Tribbles homolog 2 (TRIB2) is known to boost liver tumorigenesis via regulating Ubiquitin (Ub) proteasome system (UPS). At least two ways are involved, i.e., acts as an adaptor protein to modulate ubiquitination functions of certain ubiquitin E3 ligases (E3s) and reduces global Ub levels via increasing the proteolysis activity of proteasome. Recently, we have identified the role of TRIB2 to relieve oxidative damage via reducing the availability of Ub that is essential for the ubiquitination and subsequent degradation of Glutathione peroxidase 4 (GPX4). Although GPX4 is a critical antioxidant factor to protect against ferroptosis, the exact evidence showing that TRIB2 desensitizes ferroptosis is lacking. Also, whether such function is via E3 remains unclear. Here, we demonstrated that deletion of TRIB2 sensitized ferroptosis via lifting labile iron in liver cancer cells. By contrast, overexpression of TRIB2 led to the opposite outcome. We further demonstrated that transferrin receptor (TFRC) was required for TRIB2 to desensitize the cells to ferroptosis. Without TFRC, the labile iron pool could not be reduced by overexpressing TRIB2. We also found that beta-transducin repeat containing E3 ubiqutin protein ligase (βTrCP) was a genuine E3 for the ubiquitination of TFRC, and TRIB2 was unable to decline labile iron level once upon βTrCP was knocked out. In addition, we confirmed that the opposite effects on ferroptosis and ferroptosis-associated lipid reactive oxygen species (ROS) generation resulted from knockout and overexpression of TRIB2 were all indispensible of TFRC and βTrCP. Finally, we demonstrated that TRIB2 exclusively manipulated RSL3- and erastin-induced-ferroptosis independent of GPX4 and glutathione (GSH). In conclusion, we elucidated a novel role of TRIB2 to desensitize ferroptosis via E3 βTrCP, by which facilitates TFRC ubiquitiation and finally decreases labile iron in liver cancer cells.

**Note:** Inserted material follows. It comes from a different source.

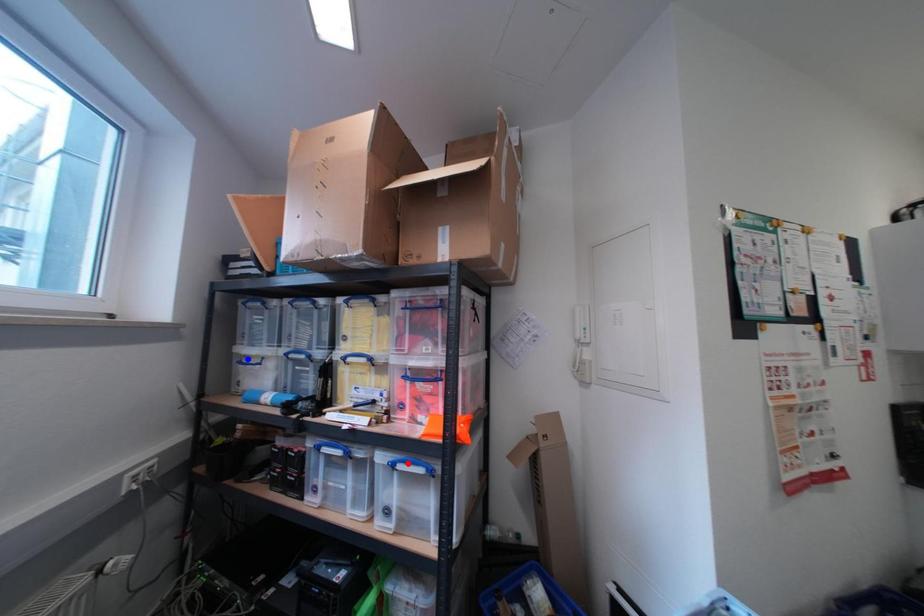 Question: Which of the two points in the image is closer to the camera?

Choices:
 (A) Blue point is closer.
 (B) Red point is closer.

Answer: (B) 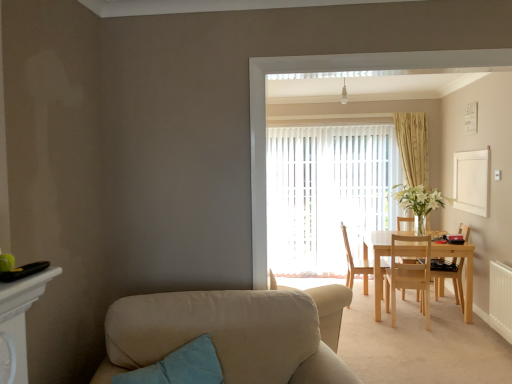 The image size is (512, 384). I want to click on vacant area that lies between light wood chair at center, arranged as the 2th chair when viewed from the right, and light wood table at center, so click(439, 324).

已知 Tribbles 同源物 2 (TRIB2) 通过调节泛素 (Ub) 蛋白酶体系统 (UPS) 促进肝脏肿瘤发生。至少涉及两种方式，即作为衔接蛋白调节某些泛素 E3 连接酶 (E3s) 的泛素化功能，并通过增加蛋白酶体的蛋白水解活性降低整体 Ub 水平。最近，我们已经确定了 TRIB2 通过降低 Ub 的可用性来减轻氧化损伤的作用，Ub 对于泛素化和随后的谷胱甘肽过氧化物酶 4 (GPX4) 的降解至关重要。尽管 GPX4 是防止铁死亡的关键抗氧化因子，但缺乏表明 TRIB2 使铁死亡脱敏的确切证据。此外，此类功能是否通过 E3 尚不清楚。这里，我们证明了 TRIB2 的缺失通过提升肝癌细胞中的不稳定铁而对铁死亡敏感。相比之下，TRIB2 的过度表达导致相反的结果。我们进一步证明了转铁蛋白受体 (TFRC) 是 TRIB2 使细胞对铁死亡脱敏所必需的。如果没有 TFRC，过表达 TRIB2 就无法减少不稳定的铁池。我们还发现含有 E3 泛素蛋白连接酶 (βTrCP) 的 β-转导重复序列是用于 TFRC 泛素化的真正 E3，一旦 βTrCP 被敲除，TRIB2 就无法降低不稳定铁水平。此外，我们证实TRIB2的敲除和过表达对铁死亡和铁死亡相关脂质活性氧（ROS）产生的相反影响都是TFRC和βTrCP不可或缺的。最后，我们证明了 TRIB2 独立于 GPX4 和谷胱甘肽 (GSH) 专门操纵 RSL3 和erastin 诱导的铁死亡。总之，我们阐明了 TRIB2 通过 E3 βTrCP 使铁死亡脱敏的新作用，通过它促进 TFRC 泛素化并最终减少肝癌细胞中的不稳定铁。